5. Install the stones, flat, over the excavated shallow trenches. It is better if you hire young, strong people to do this rather than hurting your own back, hands and arms. These stones can be extremely heavy and if you drop one or shift one, it would be easy to smash body parts. Pay someone else to save yourself the pain and sweat. Install the stones as close together and as close to the pavement as possible. The stone installers may need to use a sledgehammer to “trim” the stones to be more flat to each other. Make sure that whomever is doing this and anyone around them is wearing eye protection from flying stone chips, which could blind someone. Install the stones to yield about an 18″ wide strip of rock “trim” along the edge of the pavement. Provide leveling rocks to make the stones lay flat, as required.

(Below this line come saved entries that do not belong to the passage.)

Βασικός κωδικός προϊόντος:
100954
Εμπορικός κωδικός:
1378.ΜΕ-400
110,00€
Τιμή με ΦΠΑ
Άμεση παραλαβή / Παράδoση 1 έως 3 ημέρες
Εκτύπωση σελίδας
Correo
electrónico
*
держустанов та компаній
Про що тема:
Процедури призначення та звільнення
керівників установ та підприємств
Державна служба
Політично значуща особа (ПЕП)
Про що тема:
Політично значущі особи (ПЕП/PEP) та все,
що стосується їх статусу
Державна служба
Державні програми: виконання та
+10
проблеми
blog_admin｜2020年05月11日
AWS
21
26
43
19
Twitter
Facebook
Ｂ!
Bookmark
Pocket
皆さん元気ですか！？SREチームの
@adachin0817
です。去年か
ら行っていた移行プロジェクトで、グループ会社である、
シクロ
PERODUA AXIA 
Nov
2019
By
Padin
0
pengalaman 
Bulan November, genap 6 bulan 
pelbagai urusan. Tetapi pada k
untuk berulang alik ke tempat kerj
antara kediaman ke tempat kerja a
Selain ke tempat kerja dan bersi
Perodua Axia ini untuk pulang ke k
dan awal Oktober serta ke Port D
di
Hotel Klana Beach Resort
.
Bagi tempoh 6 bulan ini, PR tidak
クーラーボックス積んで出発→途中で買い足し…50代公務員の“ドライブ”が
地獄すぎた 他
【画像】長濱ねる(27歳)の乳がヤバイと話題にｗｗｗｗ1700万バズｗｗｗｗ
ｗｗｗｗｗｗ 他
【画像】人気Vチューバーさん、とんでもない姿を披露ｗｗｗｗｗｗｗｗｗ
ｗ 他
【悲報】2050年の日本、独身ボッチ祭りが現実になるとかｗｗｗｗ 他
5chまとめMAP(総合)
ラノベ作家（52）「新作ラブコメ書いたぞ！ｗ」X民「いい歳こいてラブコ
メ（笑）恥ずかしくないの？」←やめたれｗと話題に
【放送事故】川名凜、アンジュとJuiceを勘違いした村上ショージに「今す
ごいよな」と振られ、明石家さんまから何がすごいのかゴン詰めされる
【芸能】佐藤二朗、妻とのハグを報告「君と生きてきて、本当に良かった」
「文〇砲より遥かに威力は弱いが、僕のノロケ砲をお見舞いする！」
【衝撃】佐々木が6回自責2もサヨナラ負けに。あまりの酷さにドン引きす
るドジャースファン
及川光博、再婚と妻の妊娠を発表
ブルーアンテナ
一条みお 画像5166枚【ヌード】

6. If you have any areas where you want or need some boulder landscaping walls, perhaps to hold in some soil around a rise in the earth as a planter, carefully rack back each course of rock into the soil. Use the filter fabric/shade cloth behind it to keep dirt from washing through the rocks. If you intend to do much of this (more than a couple of feet), then you should engage a licensed professional structural engineer to design a boulder retaining wall, as this becomes a more significant issue regarding overturning and drainage and should also then have a foundation. Each course of stone should have the rocks from the next course approximately halfway over the joints below to hold together better and look like legitimate stone masonry.
7. Install some smaller gravel like limestone, granite or marble or whatever size appeals to you. You may wish to use pebbles of a shade close to the rock, or you may prefer a contrast. In the example used here, many of the large boulders/flagstones are Tennessee sandstone (which often exhibit a beige coloration), with granite gravel, which are more dark grey with white streaks and are much smaller. The idea is for the gravel to fill the space between the flagstones and the pavement, so that dirt, debris and weeds can’t fill that, and to look more finished.
8. Using a garden hose with a sprayer nozzle, clean the pavement of the dirt and marks (there will be many) and also carefully water in the gravel joints, consolidating the gravel and cleaning the flagstones. You may need to do this a couple of times before things look clean and finished to your satisfaction.